### TASK REQUIREMENTS
Take the lines of the data below from the very first through the line containing "możesz regularnie odwiedzać groomera lub" and output them exactly, pictures excluded.

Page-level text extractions
======
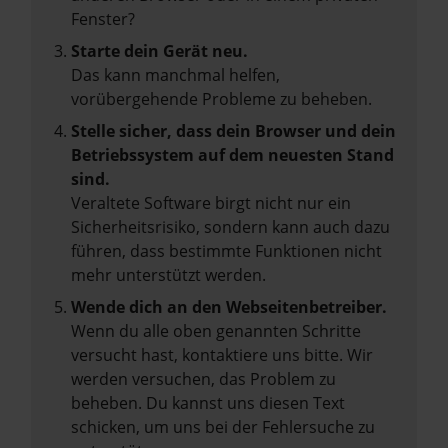
Fenster?
Starte dein Gerät neu.
Das kann manchmal helfen,
vorübergehende Probleme zu beheben.
Stelle sicher, dass dein Browser und dein
Betriebssystem auf dem neuesten Stand
sind.
Veraltete Software birgt nicht nur ein
Sicherheitsrisiko, sondern kann auch dazu
führen, dass bestimmte Funktionen nicht
mehr unterstützt werden.
Wende dich an den Webseitenbetreiber.
Wenn du alle oben genannten Schritte
versucht hast, kontaktiere uns bitte. Wir
werden versuchen, das Problem zu
beheben. Du kannst uns diesen Text
schicken, um uns bei der Fehlersuche zu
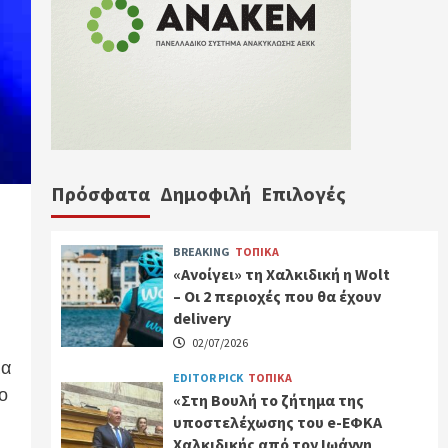
Πρόσφατα
Δημοφιλή
Επιλογές
BREAKING
ΤΟΠΙΚΑ
«Ανοίγει» τη Χαλκιδική η Wolt
– Οι 2 περιοχές που θα έχουν
delivery
02/07/2026
μα
EDITOR PICK
ΤΟΠΙΚΑ
το
«Στη Βουλή το ζήτημα της
υποστελέχωσης του e-ΕΦΚΑ
Χαλκιδικής από τον Ιωάννη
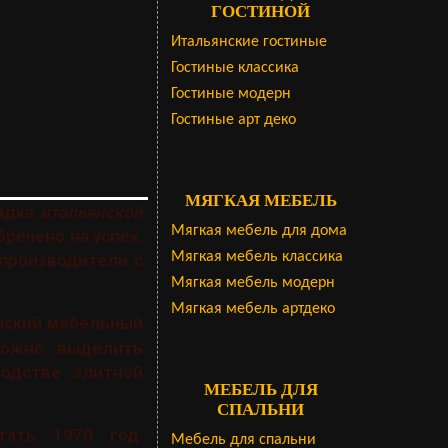
ГОСТИНОЙ
Итальянские гостиные
Гостиные классика
Гостиные модерн
Гостиные арт деко
МЯГКАЯ МЕБЕЛЬ
радка
итальянской
Мягкая мебель для дома
бречено на успех.
Мягкая мебель классика
 производители с
Мягкая мебель модерн
Мягкая мебель артдеко
янский мебельный
можно выделить
водстве элитной
МЕБЕЛЬ ДЛЯ
СПАЛЬНИ
ать 1970 год.
Мебель для спальни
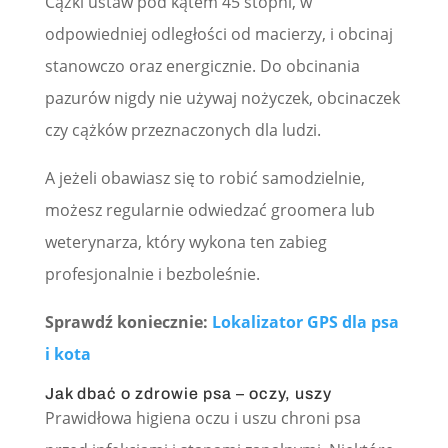
Cążki ustaw pod kątem 45 stopni, w
odpowiedniej odległości od macierzy, i obcinaj
stanowczo oraz energicznie. Do obcinania
pazurów nigdy nie używaj nożyczek, obcinaczek
czy cążków przeznaczonych dla ludzi.
A jeżeli obawiasz się to robić samodzielnie,
możesz regularnie odwiedzać groomera lub
weterynarza, który wykona ten zabieg
profesjonalnie i bezboleśnie.
Sprawdź koniecznie:
Lokalizator GPS dla psa
i kota
Jak dbać o zdrowie psa – oczy, uszy
Prawidłowa higiena oczu i uszu chroni psa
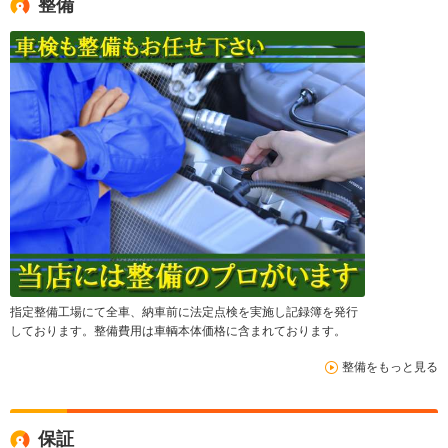
整備
指定整備工場にて全車、納車前に法定点検を実施し記録簿を発行
しております。整備費用は車輌本体価格に含まれております。
整備をもっと見る
保証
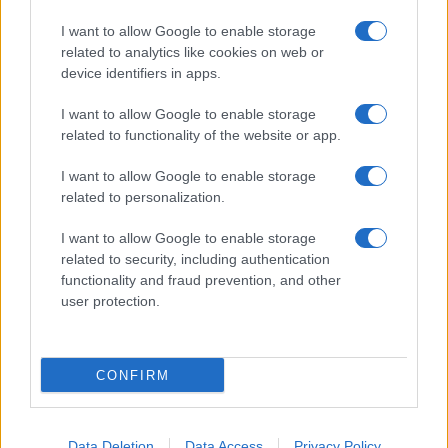
Giornale dello
Chi siamo
I want to allow Google to enable storage
Spettacolo
related to analytics like cookies on web or
Contributors
device identifiers in apps.
Wondernet
Facebook
I want to allow Google to enable storage
Giuliana Sgrena
related to functionality of the website or app.
Twitter
I want to allow Google to enable storage
Google News
related to personalization.
Mastodon
I want to allow Google to enable storage
related to security, including authentication
Cookie Policy
functionality and fraud prevention, and other
user protection.
Preferenze Privacy
CONFIRM
©2021 Globalist.it • All right reserved.
Data Deletion
Data Access
Privacy Policy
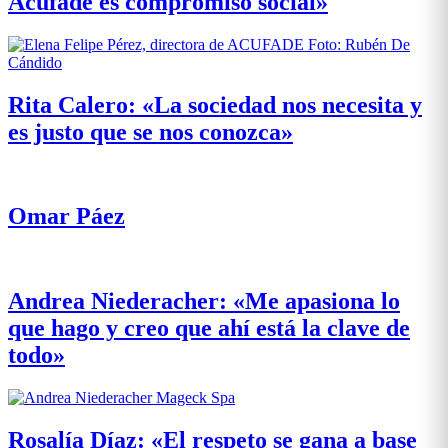
Acufade es compromiso social»
Rita Calero: «La sociedad nos necesita y
es justo que se nos conozca»
Omar Páez
Andrea Niederacher: «Me apasiona lo
que hago y creo que ahí está la clave de
todo»
Rosalía Díaz: «El respeto se gana a base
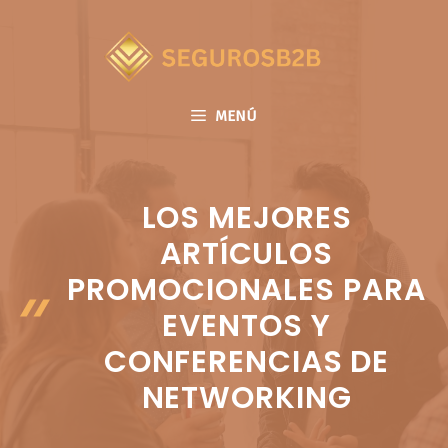
Saltar
al
contenido
MENÚ
LOS MEJORES
ARTÍCULOS
PROMOCIONALES PARA
EVENTOS Y
CONFERENCIAS DE
NETWORKING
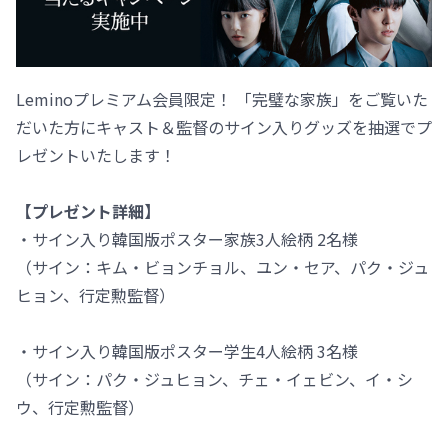
Leminoプレミアム会員限定！ 「完璧な家族」をご覧いた
だいた方にキャスト＆監督のサイン入りグッズを抽選でプ
レゼントいたします！
【プレゼント詳細】
・サイン入り韓国版ポスター家族3人絵柄 2名様
（サイン：キム・ビョンチョル、ユン・セア、パク・ジュ
ヒョン、行定勲監督）
・サイン入り韓国版ポスター学生4人絵柄 3名様
（サイン：パク・ジュヒョン、チェ・イェビン、イ・シ
ウ、行定勲監督）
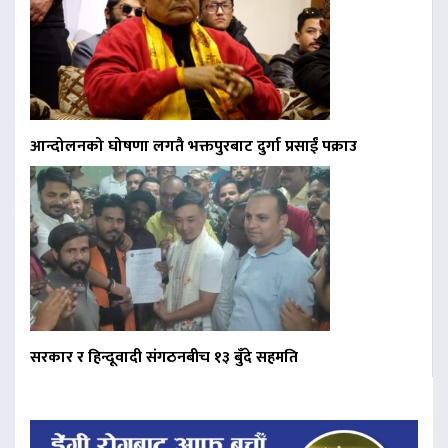
आन्दोलनको घोषणा लगतै भक्तपुरबाट दुर्गा प्रसाईं पक्राउ
सरकार र हिन्दूवादी संगठनबीच १३ बुँदे सहमति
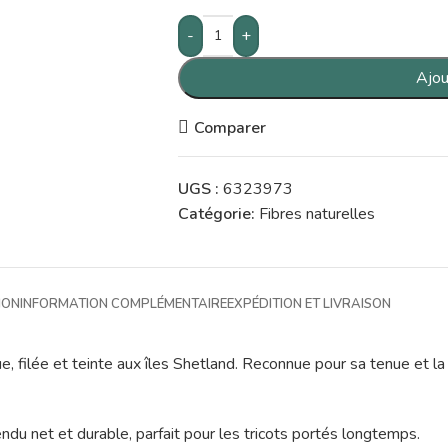
-
+
Ajou
Comparer
UGS :
6323973
Catégorie:
Fibres naturelles
ION
INFORMATION COMPLÉMENTAIRE
EXPÉDITION ET LIVRAISON
, filée et teinte aux îles Shetland. Reconnue pour sa tenue et la 
ndu net et durable, parfait pour les tricots portés longtemps.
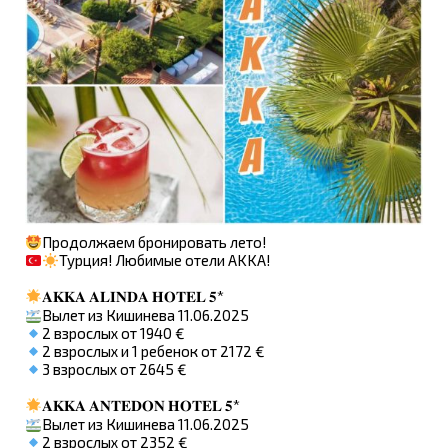
Продолжаем бронировать лето!
Турция! Любимые отели AKKA!
𝐀𝐊𝐊𝐀 𝐀𝐋𝐈𝐍𝐃𝐀 𝐇𝐎𝐓𝐄𝐋 𝟓*
Вылет из Кишинева 11.06.2025
2 взрослых от 1940 €
2 взрослых и 1 ребенок от 2172 €
3 взрослых от 2645 €
𝐀𝐊𝐊𝐀 𝐀𝐍𝐓𝐄𝐃𝐎𝐍 𝐇𝐎𝐓𝐄𝐋 𝟓*
Вылет из Кишинева 11.06.2025
2 взрослых от 2352 €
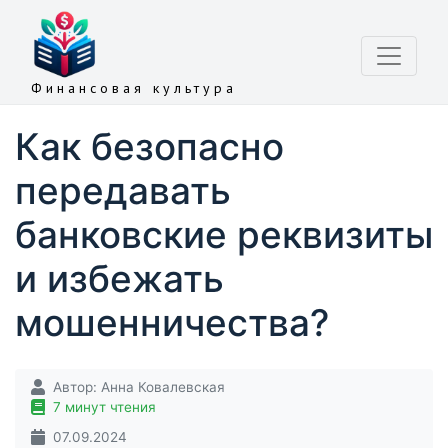
Финансовая культура
Как безопасно
передавать
банковские реквизиты
и избежать
мошенничества?
Автор:
Анна Ковалевская
7 минут чтения
07.09.2024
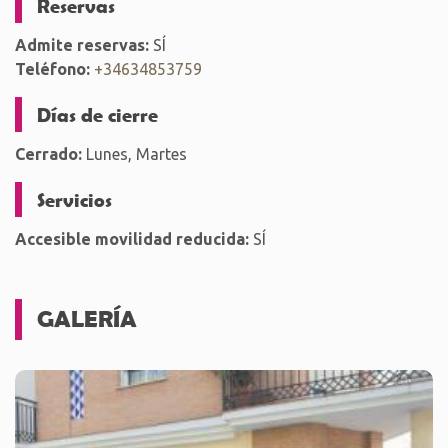
Reservas
Admite reservas:
SÍ
Teléfono:
+34634853759
Días de cierre
Cerrado:
Lunes, Martes
Servicios
Accesible movilidad reducida:
SÍ
GALERÍA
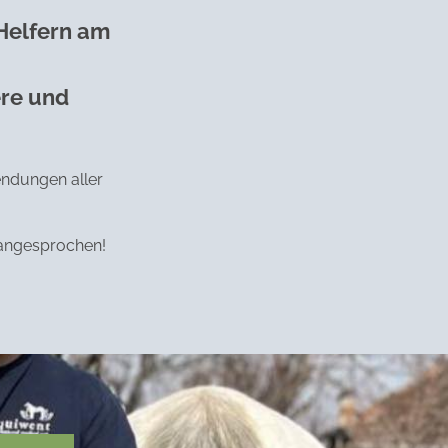
 Helfern am
ere und
endungen aller
h angesprochen!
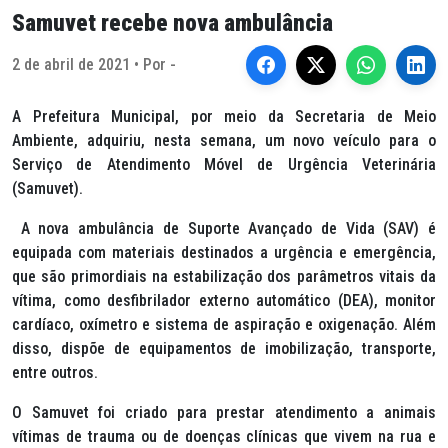
Samuvet recebe nova ambulância
2 de abril de 2021 • Por -
A Prefeitura Municipal, por meio da Secretaria de Meio
Ambiente, adquiriu, nesta semana, um novo veículo para o
Serviço de Atendimento Móvel de Urgência Veterinária
(Samuvet).
A nova ambulância de Suporte Avançado de Vida (SAV) é
equipada com materiais destinados a urgência e emergência,
que são primordiais na estabilização dos parâmetros vitais da
vítima, como desfibrilador externo automático (DEA), monitor
cardíaco, oxímetro e sistema de aspiração e oxigenação. Além
disso, dispõe de equipamentos de imobilização, transporte,
entre outros.
O Samuvet foi criado para prestar atendimento a animais
vítimas de trauma ou de doenças clínicas que vivem na rua e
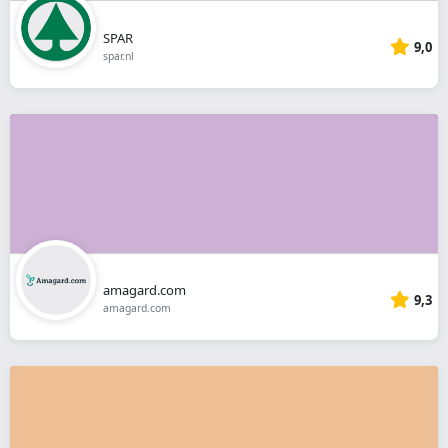
SPAR
9,0
spar.nl
amagard.com
9,3
amagard.com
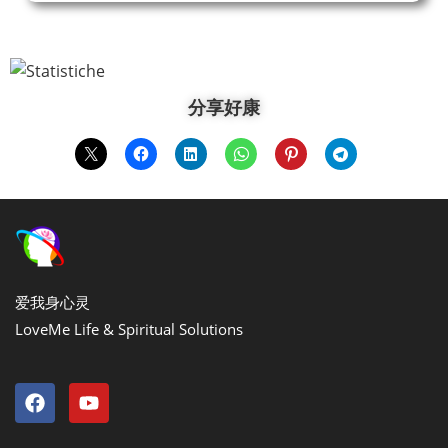
分享好康
爱我身心灵
LoveMe Life & Spiritual Solutions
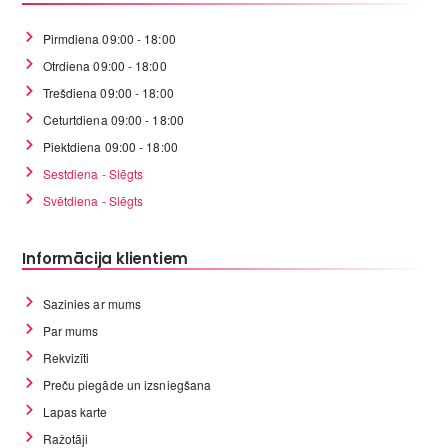
Pirmdiena 09:00 - 18:00
Otrdiena 09:00 - 18:00
Trešdiena 09:00 - 18:00
Ceturtdiena 09:00 - 18:00
Piektdiena 09:00 - 18:00
Sestdiena - Slēgts
Svētdiena - Slēgts
Informācija klientiem
Sazinies ar mums
Par mums
Rekvizīti
Preču piegāde un izsniegšana
Lapas karte
Ražotāji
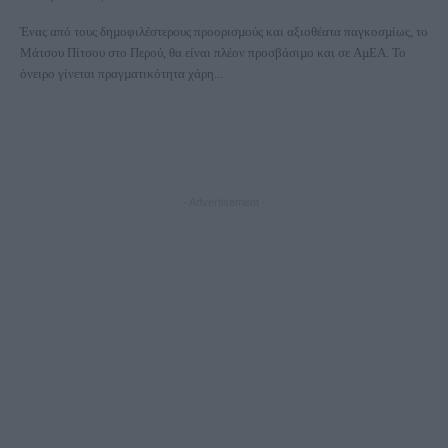
Ένας από τους δηµοφιλέστερους προορισµούς και αξιοθέατα παγκοσµίως, το
Μάτσου Πίτσου στο Περού, θα είναι πλέον προσβάσιµο και σε ΑµΕΑ. Το
όνειρο γίνεται πραγµατικότητα χάρη...
- Advertisement -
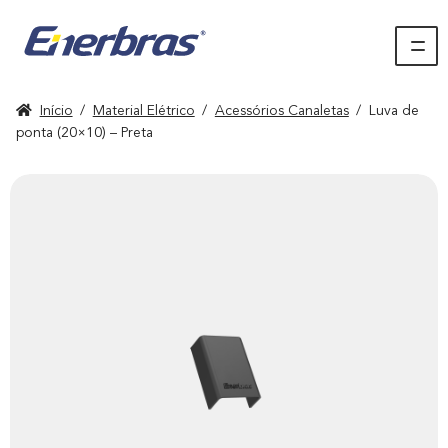
Início
/
Material Elétrico
/
Acessórios Canaletas
/
Luva de
ponta (20×10) – Preta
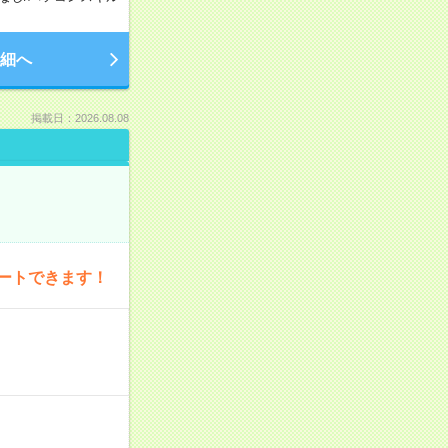
細へ
掲載日：2026.08.08
ートできます！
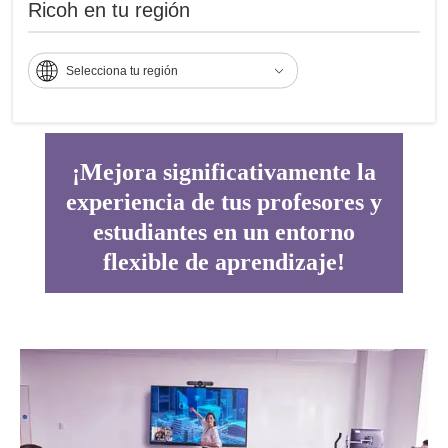
Ricoh en tu región
Consistencia en el audio y sonido de alta calidad que faciliten la
comunicación de todo el salón con estudiantes remotos.
Selecciona tu región
¡Mejora significativamente la
experiencia de tus profesores y
estudiantes en un entorno
flexible de aprendizaje!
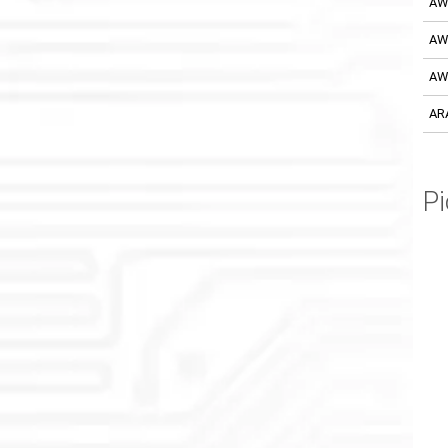
AW
AW
AW
AR
P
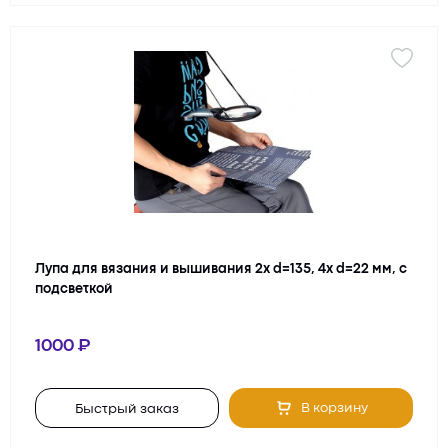
Лупа для вязания и вышивания 2х d=135, 4х d=22 мм, с
подсветкой
1000
В корзину
Быстрый заказ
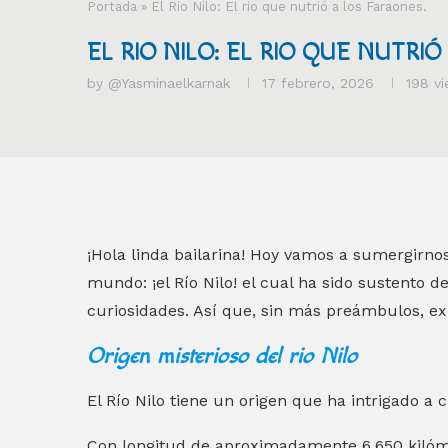
Portada
»
El Rio Nilo: El rio que nutrió a los Faraones.
EL RIO NILO: EL RIO QUE NUTRI
by
@yasminaelkarnak
17 febrero, 2026
198
vi
¡Hola linda bailarina! Hoy vamos a sumergirnos
mundo: ¡el Río Nilo! el cual ha sido sustento d
curiosidades. Así que, sin más preámbulos, exp
Origen misterioso del rio Nilo
El Río Nilo tiene un origen que ha intrigado a c
Con longitud de aproximadamente 6,650 kilóme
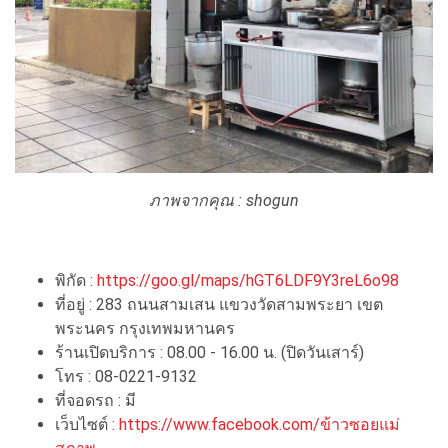
ภาพจากคุณ : shogun
พิกัด :
https://goo.gl/maps/hGT6LDF9Y3reL6o98
ที่อยู่ : 283 ถนนสามเสน แขวงวัดสามพระยา เขต
พระนคร กรุงเทพมหานคร
ร้านเปิดบริการ : 08.00 - 16.00 น. (ปิดวันเสาร์)
โทร : 08-0221-9132
ที่จอดรถ : มี
เว็บไซต์ :
https://www.facebook.com/ข้าวซอยแม่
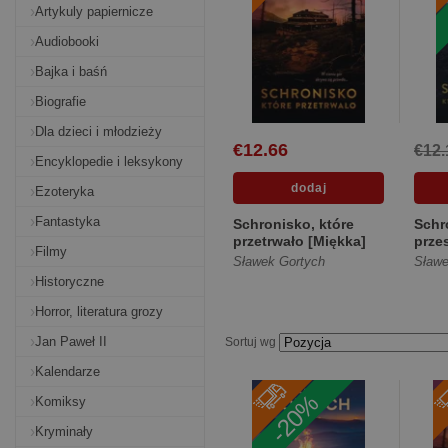
Artykuly papiernicze
Audiobooki
Bajka i baśń
Biografie
Dla dzieci i młodzieży
€12.66
€12.
Encyklopedie i leksykony
Ezoteryka
Fantastyka
Schronisko, które
Schr
przetrwało [Miękka]
przes
Filmy
[Mię
Sławek Gortych
Sławe
Historyczne
Horror, literatura grozy
Jan Paweł II
Sortuj wg
Kalendarze
-20%
Komiksy
Kryminały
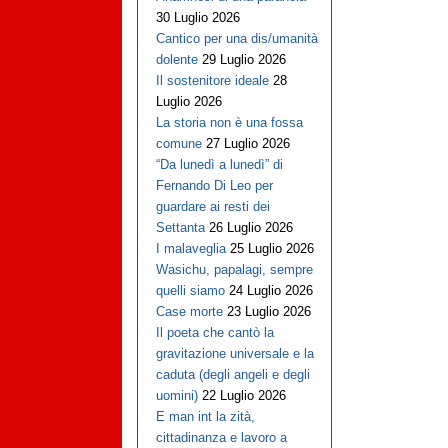
30 Luglio 2026
Cantico per una dis/umanità
dolente
29 Luglio 2026
Il sostenitore ideale
28
Luglio 2026
La storia non è una fossa
comune
27 Luglio 2026
“Da lunedì a lunedì” di
Fernando Di Leo per
guardare ai resti dei
Settanta
26 Luglio 2026
I malaveglia
25 Luglio 2026
Wasichu, papalagi, sempre
quelli siamo
24 Luglio 2026
Case morte
23 Luglio 2026
Il poeta che cantò la
gravitazione universale e la
caduta (degli angeli e degli
uomini)
22 Luglio 2026
E man int la zità,
cittadinanza e lavoro a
======
### FINISHED EXERCISE
Fenster?
Starte dein Gerät neu.
Das kann manchmal helfen,
vorübergehende Probleme zu beheben.
Stelle sicher, dass dein Browser und dein
Betriebssystem auf dem neuesten Stand
sind.
Veraltete Software birgt nicht nur ein
Sicherheitsrisiko, sondern kann auch dazu
führen, dass bestimmte Funktionen nicht
mehr unterstützt werden.
Wende dich an den Webseitenbetreiber.
Wenn du alle oben genannten Schritte
versucht hast, kontaktiere uns bitte. Wir
werden versuchen, das Problem zu
beheben. Du kannst uns diesen Text
schicken, um uns bei der Fehlersuche zu
Πρόσφατα
Δημοφιλή
Επιλογές
BREAKING
ΤΟΠΙΚΑ
«Ανοίγει» τη Χαλκιδική η Wolt
– Οι 2 περιοχές που θα έχουν
delivery
02/07/2026
μα
EDITOR PICK
ΤΟΠΙΚΑ
το
«Στη Βουλή το ζήτημα της
υποστελέχωσης του e-ΕΦΚΑ
Χαλκιδικής από τον Ιωάννη
ГОСТИНОЙ
Итальянские гостиные
Гостиные классика
Гостиные модерн
Гостиные арт деко
МЯГКАЯ МЕБЕЛЬ
радка
итальянской
Мягкая мебель для дома
бречено на успех.
Мягкая мебель классика
 производители с
Мягкая мебель модерн
Мягкая мебель артдеко
янский мебельный
можно выделить
водстве элитной
МЕБЕЛЬ ДЛЯ
СПАЛЬНИ
ать 1970 год.
Мебель для спальни
Cążki ustaw pod kątem 45 stopni, w
odpowiedniej odległości od macierzy, i obcinaj
stanowczo oraz energicznie. Do obcinania
pazurów nigdy nie używaj nożyczek, obcinaczek
czy cążków przeznaczonych dla ludzi.
A jeżeli obawiasz się to robić samodzielnie,
możesz regularnie odwiedzać groomera lub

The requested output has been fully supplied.